Quantitative multi-metabolite imaging of Parkinson's disease using AI boosted molecular MRI

TL;DR

This study introduces a rapid, AI-enhanced molecular MRI method for quantitatively imaging multiple metabolites in Parkinson's disease, providing specific biomarkers that align with histological and spectroscopic data.

Contribution

It combines fast MRI acquisition with deep learning reconstruction to enable multi-metabolite quantification in vivo, advancing PD molecular imaging.

Findings

Quantitative maps agree with histology and MR spectroscopy.

Semisolid MT, amide, and aliphatic rNOE proton fractions are potential PD biomarkers.

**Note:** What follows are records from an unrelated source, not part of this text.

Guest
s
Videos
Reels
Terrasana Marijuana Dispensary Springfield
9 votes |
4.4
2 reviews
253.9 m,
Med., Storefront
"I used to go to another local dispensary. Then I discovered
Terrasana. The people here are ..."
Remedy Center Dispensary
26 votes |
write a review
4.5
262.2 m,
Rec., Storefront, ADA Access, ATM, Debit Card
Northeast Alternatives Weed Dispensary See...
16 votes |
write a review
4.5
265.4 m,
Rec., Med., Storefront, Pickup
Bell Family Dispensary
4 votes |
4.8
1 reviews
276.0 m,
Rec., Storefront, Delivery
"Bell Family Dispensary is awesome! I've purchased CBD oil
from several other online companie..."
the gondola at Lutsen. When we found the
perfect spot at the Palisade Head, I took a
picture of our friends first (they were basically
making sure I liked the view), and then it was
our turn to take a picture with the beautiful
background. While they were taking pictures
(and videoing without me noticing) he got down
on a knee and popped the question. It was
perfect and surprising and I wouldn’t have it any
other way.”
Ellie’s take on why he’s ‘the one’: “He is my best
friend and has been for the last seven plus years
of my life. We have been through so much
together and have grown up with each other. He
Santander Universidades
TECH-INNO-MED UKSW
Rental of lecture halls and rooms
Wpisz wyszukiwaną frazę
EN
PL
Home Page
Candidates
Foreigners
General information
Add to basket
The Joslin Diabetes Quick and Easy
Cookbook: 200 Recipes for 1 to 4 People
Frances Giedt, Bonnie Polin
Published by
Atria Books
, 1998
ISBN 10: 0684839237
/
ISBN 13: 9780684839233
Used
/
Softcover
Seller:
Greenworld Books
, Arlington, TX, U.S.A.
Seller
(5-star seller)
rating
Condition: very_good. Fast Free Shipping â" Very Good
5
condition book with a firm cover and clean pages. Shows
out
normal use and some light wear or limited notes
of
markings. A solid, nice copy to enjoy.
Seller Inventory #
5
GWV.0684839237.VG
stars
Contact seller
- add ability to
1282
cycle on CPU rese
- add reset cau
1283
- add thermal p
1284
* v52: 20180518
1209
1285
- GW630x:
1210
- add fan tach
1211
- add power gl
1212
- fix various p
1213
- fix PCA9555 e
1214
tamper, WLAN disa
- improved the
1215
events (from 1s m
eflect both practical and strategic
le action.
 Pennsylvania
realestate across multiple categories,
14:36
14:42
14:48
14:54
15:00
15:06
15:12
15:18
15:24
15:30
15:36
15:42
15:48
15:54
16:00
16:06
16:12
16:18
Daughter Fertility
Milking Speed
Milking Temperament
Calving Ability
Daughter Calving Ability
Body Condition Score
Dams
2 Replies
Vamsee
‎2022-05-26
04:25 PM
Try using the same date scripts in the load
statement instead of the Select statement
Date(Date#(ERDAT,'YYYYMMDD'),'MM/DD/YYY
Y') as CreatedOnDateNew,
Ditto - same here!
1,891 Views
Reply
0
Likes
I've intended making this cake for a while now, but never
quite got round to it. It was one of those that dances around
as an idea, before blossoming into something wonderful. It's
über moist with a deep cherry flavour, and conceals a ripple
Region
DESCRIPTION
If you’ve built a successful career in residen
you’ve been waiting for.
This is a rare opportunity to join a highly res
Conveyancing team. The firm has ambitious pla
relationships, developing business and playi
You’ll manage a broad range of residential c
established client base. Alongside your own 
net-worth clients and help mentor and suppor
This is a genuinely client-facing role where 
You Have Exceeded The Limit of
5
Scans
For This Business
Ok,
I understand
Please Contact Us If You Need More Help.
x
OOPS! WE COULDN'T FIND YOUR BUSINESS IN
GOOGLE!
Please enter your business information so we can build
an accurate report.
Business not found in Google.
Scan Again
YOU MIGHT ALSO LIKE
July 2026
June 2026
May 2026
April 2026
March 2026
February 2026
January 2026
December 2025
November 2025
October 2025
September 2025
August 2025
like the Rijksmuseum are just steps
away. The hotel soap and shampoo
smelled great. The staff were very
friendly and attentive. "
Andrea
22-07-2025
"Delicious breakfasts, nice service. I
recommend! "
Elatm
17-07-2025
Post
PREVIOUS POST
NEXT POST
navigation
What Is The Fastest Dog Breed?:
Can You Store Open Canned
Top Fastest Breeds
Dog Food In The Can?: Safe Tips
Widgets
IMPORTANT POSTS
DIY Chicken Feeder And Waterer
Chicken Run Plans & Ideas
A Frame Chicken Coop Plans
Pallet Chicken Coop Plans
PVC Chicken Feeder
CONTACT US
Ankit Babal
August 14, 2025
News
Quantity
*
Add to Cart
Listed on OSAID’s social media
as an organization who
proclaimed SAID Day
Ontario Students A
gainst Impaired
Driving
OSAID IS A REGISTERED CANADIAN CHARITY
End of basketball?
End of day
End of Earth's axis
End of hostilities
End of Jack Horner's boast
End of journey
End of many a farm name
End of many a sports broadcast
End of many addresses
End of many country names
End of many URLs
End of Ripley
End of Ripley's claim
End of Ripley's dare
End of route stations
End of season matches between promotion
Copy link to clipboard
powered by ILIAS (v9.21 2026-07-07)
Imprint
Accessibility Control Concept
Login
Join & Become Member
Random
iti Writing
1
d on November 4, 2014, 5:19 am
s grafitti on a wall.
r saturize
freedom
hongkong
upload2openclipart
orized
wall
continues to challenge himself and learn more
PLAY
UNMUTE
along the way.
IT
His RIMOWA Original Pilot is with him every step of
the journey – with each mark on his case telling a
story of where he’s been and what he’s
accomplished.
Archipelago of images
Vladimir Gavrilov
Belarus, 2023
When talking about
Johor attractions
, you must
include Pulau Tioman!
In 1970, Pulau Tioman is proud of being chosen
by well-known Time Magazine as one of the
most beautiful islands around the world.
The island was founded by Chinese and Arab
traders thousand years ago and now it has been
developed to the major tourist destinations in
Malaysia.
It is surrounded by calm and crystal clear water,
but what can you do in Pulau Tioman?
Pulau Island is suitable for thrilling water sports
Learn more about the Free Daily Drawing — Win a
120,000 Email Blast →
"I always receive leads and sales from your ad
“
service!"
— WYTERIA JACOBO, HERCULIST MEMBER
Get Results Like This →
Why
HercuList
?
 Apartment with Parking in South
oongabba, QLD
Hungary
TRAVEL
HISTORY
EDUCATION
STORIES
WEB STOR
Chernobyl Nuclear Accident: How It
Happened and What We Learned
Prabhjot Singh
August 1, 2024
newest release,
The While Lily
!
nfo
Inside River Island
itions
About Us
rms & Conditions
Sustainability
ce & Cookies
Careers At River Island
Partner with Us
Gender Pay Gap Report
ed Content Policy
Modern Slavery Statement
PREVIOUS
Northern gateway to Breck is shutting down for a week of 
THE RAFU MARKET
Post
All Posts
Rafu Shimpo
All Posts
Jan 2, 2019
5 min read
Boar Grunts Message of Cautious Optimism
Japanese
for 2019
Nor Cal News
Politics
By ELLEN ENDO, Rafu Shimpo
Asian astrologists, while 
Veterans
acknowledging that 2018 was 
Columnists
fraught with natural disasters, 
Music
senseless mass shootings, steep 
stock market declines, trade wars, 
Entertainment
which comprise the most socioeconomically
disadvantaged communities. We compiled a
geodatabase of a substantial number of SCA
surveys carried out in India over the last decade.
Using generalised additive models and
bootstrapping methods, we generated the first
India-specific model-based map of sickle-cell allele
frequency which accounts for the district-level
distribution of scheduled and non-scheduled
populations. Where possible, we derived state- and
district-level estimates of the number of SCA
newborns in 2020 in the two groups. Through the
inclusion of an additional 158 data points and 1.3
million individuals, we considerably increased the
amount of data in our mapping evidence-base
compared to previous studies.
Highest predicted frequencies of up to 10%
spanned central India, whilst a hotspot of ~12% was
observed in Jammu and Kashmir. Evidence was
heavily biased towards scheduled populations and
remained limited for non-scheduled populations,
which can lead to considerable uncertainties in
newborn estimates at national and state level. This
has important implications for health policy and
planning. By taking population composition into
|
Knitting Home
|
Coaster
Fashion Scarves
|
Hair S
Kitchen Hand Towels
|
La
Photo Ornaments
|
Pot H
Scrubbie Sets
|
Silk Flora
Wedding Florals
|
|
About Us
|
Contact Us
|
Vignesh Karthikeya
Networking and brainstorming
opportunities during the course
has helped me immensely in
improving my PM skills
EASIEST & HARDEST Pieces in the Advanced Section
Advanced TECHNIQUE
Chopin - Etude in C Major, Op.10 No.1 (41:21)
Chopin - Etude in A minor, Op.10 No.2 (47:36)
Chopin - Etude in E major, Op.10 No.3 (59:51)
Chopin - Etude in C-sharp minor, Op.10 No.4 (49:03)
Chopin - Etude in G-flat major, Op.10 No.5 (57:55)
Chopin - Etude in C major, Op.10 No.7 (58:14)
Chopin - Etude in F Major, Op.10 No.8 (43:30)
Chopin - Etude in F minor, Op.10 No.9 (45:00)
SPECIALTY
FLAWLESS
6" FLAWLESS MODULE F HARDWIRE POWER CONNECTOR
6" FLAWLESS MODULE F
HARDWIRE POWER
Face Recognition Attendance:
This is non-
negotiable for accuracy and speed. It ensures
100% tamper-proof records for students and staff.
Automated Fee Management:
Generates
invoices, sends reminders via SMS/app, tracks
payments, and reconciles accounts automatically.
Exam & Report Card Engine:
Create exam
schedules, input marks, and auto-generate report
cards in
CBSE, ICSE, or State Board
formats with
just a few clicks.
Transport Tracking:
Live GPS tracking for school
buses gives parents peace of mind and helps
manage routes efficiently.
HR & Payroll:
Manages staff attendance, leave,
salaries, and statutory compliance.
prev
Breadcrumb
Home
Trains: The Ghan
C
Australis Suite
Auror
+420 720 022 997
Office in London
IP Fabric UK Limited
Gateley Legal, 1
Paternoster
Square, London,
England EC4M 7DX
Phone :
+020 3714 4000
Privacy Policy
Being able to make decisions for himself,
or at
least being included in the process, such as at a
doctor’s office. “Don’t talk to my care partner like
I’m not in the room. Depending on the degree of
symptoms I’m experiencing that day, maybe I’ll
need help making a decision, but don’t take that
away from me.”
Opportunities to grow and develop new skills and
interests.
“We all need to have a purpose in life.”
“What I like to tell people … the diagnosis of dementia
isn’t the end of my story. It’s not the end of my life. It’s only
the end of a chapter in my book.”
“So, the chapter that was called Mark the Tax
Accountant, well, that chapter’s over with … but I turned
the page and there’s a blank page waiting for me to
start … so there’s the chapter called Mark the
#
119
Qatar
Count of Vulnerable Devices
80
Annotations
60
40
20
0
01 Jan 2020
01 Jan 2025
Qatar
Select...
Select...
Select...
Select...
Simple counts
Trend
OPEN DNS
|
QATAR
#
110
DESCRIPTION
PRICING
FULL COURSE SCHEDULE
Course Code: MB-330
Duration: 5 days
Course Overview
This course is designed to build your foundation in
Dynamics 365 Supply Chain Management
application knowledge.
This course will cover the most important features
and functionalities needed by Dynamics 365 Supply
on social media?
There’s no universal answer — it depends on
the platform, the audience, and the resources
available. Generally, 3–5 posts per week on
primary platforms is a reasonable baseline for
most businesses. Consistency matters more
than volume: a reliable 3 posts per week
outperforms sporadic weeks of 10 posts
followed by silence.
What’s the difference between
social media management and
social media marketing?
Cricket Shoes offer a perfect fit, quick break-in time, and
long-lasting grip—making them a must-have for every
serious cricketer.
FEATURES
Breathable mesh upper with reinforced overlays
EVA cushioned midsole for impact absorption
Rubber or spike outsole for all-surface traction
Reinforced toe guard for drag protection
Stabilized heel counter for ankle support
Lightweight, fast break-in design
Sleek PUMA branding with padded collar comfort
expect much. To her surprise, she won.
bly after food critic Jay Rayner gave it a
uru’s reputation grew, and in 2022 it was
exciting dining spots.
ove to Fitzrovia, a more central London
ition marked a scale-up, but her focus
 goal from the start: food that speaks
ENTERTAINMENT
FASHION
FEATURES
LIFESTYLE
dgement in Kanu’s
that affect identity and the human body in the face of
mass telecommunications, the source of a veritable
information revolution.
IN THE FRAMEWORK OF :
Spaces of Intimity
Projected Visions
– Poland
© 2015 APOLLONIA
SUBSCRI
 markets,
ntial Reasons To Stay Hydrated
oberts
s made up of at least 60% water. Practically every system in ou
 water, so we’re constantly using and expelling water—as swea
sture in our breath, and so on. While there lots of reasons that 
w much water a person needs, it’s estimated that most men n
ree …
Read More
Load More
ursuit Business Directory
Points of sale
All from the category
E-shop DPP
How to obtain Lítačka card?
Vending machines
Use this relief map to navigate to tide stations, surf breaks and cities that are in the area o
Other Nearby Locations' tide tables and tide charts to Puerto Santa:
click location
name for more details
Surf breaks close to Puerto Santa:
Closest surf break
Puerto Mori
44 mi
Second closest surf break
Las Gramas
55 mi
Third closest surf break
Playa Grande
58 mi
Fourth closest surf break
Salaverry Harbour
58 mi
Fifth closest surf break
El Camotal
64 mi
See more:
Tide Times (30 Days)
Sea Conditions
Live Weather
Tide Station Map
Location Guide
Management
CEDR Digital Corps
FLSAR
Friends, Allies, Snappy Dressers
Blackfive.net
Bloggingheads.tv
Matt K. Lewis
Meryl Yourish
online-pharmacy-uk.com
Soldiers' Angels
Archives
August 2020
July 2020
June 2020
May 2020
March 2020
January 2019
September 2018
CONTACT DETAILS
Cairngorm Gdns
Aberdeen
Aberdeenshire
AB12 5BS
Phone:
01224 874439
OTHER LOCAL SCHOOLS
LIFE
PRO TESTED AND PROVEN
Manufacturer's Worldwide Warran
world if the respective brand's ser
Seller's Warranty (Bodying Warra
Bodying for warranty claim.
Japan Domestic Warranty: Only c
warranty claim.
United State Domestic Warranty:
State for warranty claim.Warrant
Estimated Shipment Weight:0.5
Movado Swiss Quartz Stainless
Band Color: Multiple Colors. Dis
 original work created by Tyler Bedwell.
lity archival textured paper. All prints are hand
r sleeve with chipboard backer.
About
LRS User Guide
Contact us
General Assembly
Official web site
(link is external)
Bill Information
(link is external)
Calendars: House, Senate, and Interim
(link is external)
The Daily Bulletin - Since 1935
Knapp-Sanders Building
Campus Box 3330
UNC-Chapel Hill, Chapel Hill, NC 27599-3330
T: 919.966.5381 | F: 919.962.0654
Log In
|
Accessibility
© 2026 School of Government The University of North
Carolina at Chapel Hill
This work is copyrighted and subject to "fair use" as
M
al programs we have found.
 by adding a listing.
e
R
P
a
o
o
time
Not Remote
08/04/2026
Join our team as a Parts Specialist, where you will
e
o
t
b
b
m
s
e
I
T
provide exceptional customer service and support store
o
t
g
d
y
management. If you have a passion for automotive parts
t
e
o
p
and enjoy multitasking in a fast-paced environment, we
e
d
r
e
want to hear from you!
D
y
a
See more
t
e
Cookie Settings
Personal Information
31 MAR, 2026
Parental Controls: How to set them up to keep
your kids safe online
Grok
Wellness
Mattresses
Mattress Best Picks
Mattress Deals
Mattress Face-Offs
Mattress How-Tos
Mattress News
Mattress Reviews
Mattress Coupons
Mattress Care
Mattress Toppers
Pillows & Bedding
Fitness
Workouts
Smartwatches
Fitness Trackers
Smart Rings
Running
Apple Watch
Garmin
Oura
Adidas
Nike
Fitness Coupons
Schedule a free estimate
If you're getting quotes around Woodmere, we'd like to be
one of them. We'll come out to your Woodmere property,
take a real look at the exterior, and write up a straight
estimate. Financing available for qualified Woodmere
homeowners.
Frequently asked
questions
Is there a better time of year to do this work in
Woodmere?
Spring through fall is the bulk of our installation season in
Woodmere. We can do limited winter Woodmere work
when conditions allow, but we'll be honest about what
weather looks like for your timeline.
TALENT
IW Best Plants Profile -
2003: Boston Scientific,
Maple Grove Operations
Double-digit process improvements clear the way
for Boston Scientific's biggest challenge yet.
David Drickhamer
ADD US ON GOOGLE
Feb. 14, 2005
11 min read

Method enables rapid, specific, multi-metabolite imaging in a mouse model.

Abstract

Traditional approaches for molecular imaging of Parkinson's disease (PD) in vivo require radioactive isotopes, lengthy scan times, or deliver only low spatial resolution. Recent advances in saturation transfer-based PD magnetic resonance imaging (MRI) have provided biochemical insights, although the image contrast is semi-quantitative and nonspecific. Here, we combined a rapid molecular MRI acquisition paradigm with deep learning based reconstruction for multi-metabolite quantification of glutamate, mobile proteins, semisolid, and mobile macromolecules in an acute MPTP (1-methyl-4-phenyl-1,2,3,6-tetrahydropyridine) mouse model. The quantitative parameter maps are in general agreement with the histology and MR spectroscopy, and demonstrate that semisolid magnetization transfer (MT), amide, and aliphatic relayed nuclear Overhauser effect (rNOE) proton volume fractions may serve as PD biomarkers.